» **What to produce**
From the data below, return only the lines from the one with "ΑΝΑΚΟΙΝΩΣΕΙΣ" through the one with "Er Meydanı TV", exact and inclusive, with pictures left out.

» **Data records**
Content starts
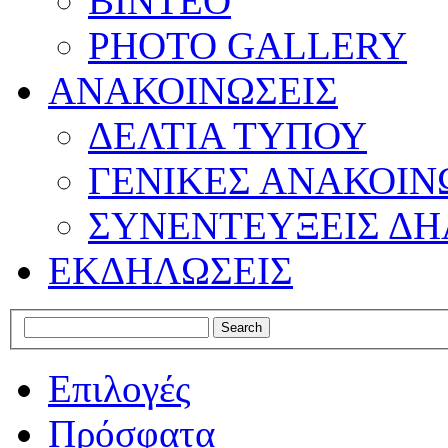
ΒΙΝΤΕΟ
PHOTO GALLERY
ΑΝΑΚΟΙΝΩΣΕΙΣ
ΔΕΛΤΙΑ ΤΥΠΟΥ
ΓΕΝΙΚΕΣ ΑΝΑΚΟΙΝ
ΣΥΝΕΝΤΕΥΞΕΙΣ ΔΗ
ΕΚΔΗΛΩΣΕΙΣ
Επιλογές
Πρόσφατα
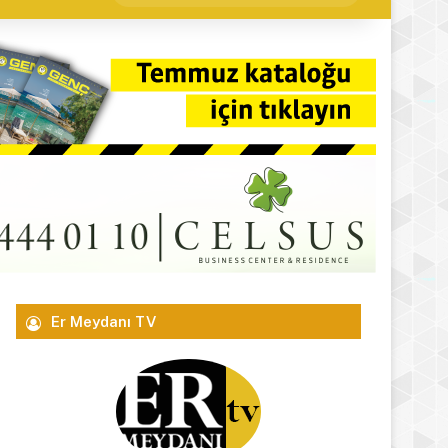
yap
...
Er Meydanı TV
Content ends
Content starts
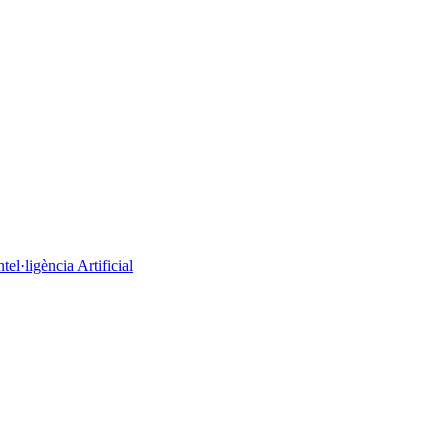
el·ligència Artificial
Content ends
» **Result below**
ΑΝΑΚΟΙΝΩΣΕΙΣ
ΔΕΛΤΙΑ ΤΥΠΟΥ
ΓΕΝΙΚΕΣ ΑΝΑΚΟΙΝ
ΣΥΝΕΝΤΕΥΞΕΙΣ ΔΗ
ΕΚΔΗΛΩΣΕΙΣ
Επιλογές
Πρόσφατα
yap
...
Er Meydanı TV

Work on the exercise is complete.